## [Problem requirements]
Write out the following listing's lines from the one with "Privacy Policy (187, 2509)" to the one with "DMCA (174, 2493)", exactly, with both included and no others.

## [Data supplied]
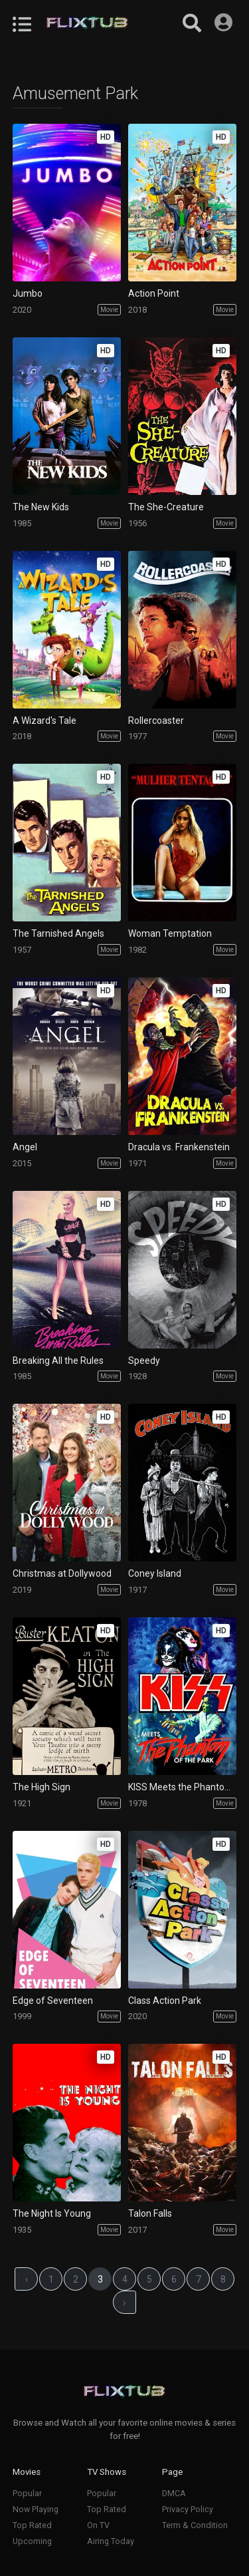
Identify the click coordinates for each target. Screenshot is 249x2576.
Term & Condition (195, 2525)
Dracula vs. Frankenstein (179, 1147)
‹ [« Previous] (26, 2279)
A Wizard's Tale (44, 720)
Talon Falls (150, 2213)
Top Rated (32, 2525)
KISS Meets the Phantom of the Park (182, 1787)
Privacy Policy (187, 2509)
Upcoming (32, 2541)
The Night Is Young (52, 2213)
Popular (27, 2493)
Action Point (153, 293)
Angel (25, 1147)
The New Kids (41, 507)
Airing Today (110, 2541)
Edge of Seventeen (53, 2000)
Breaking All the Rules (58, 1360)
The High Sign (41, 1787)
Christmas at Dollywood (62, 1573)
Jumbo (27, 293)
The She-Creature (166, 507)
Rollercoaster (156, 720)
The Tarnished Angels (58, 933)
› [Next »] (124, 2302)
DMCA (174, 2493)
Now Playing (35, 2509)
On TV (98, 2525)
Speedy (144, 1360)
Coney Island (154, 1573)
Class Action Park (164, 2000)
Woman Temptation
* * *
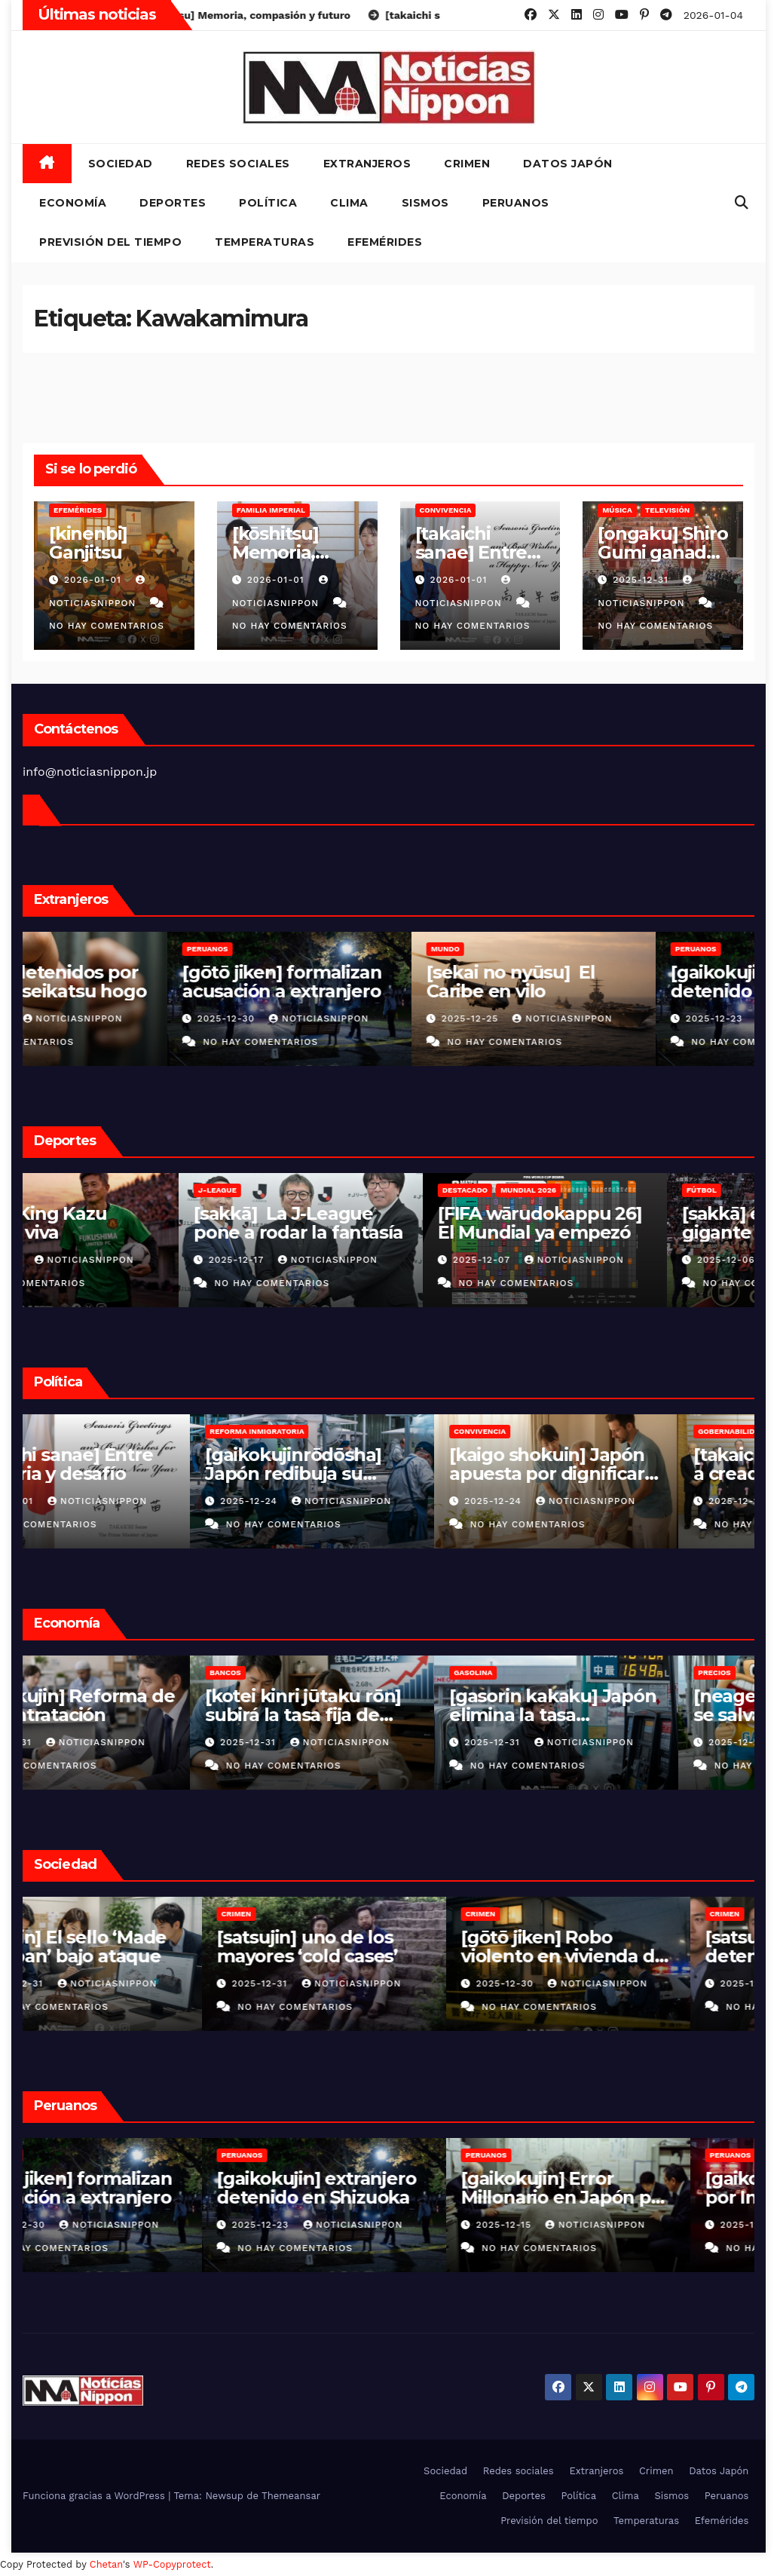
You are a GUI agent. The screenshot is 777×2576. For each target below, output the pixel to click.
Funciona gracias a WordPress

## [Task answer]
Privacy Policy (187, 2509)
Upcoming (32, 2541)
The Night Is Young (52, 2213)
Popular (27, 2493)
Action Point (153, 293)
Angel (25, 1147)
The New Kids (41, 507)
Airing Today (110, 2541)
Edge of Seventeen (53, 2000)
Breaking All the Rules (58, 1360)
The High Sign (41, 1787)
Christmas at Dollywood (62, 1573)
Jumbo (27, 293)
The She-Creature (166, 507)
Rollercoaster (156, 720)
The Tarnished Angels (58, 933)
› [Next »] (124, 2302)
DMCA (174, 2493)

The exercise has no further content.